Abstract: Quantization Neural Networks (QNNs) has been widely adopted in resource-constrained edge devices due to their real-time capabilities and low resource requirement. However, concerns have arisen regarding that deployed models are white-box available to model thefts. To address this issue, TEE-shielded secure inference has been introduced as a secure and efficient solution. Nevertheless, existing methods neglect the compatibility with 8-bit quantized computation, which leads to severe integer overflow issue during inference. This issue could result a disastrous degradation in QNNs (to random guessing level), completely destroying model utility. Moreover, the model confidentiality and inference integrity also face a substantial threat due to the limited data representation space. To safeguard accurate and efficient inference for QNNs, TEE-Shielded QNN Partition (TSQP) are proposed, which presents three key insights: Firstly, Quantization Manager is designed to convert white-box inference to black-box by shielding critical scales in TEE. Additionally, overflow concerns are effectively addressed using reduced-range approaches. Secondly, by leveraging the Information Bottleneck theory to enhance model training, we introduce Parameter De-Similarity to defend against powerful Model Stealing attacks that existing methods are vulnerable to. Thirdly, the Integrity Monitor is suggested to detect inference integrity breaches in an oblivious manner.
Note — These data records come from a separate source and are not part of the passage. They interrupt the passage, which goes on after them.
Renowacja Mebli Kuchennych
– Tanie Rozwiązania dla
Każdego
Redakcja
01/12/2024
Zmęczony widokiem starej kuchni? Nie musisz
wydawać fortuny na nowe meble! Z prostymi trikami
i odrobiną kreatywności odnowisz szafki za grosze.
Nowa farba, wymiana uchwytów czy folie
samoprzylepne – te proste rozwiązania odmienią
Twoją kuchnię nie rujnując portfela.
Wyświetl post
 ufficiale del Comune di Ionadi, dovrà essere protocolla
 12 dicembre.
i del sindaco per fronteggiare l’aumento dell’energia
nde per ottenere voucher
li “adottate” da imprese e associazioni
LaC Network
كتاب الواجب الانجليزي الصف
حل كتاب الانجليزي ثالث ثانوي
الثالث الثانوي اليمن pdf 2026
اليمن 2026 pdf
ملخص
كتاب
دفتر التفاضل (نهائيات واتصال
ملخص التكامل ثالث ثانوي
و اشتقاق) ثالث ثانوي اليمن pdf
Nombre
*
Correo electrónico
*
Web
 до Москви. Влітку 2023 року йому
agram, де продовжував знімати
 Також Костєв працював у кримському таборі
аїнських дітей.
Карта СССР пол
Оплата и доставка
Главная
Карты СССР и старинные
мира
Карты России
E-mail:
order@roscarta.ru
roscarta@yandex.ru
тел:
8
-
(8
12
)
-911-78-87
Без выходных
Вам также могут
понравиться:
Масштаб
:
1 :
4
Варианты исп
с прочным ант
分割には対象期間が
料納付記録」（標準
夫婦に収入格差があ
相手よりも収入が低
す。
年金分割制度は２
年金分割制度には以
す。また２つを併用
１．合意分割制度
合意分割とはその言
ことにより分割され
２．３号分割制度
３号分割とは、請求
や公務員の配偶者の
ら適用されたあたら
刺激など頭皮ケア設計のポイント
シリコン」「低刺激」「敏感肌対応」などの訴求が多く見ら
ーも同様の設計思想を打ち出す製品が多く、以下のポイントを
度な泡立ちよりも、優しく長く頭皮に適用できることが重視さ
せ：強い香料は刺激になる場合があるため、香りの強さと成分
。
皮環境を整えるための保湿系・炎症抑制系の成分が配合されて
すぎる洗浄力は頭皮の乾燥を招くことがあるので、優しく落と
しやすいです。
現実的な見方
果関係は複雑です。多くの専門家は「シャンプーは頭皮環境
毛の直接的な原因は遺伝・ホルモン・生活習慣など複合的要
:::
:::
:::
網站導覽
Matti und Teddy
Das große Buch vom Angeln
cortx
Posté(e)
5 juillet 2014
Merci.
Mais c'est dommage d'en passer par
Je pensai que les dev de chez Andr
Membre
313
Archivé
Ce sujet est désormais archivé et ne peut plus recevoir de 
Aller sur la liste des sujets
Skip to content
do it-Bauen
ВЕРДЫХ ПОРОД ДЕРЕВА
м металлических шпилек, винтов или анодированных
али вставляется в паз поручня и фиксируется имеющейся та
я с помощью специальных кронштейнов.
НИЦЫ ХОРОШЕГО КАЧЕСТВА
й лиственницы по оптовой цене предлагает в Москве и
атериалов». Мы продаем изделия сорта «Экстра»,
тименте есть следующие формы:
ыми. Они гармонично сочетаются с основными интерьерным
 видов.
In contrast, existing method can be bypassed due to the lack of obliviousness. Experimental results demonstrate that proposed TSQP maintains high accuracy and achieves accurate integrity breaches detection. Our method achieves more than 8x speedup compared to full TEE inference, while reducing Model Stealing attacks accuracy from 3.99x to 1.29x. To our best knowledge, proposed method is the first TEE-shielded secure inference solution that achieves model confidentiality, inference integrity and model utility on QNNs.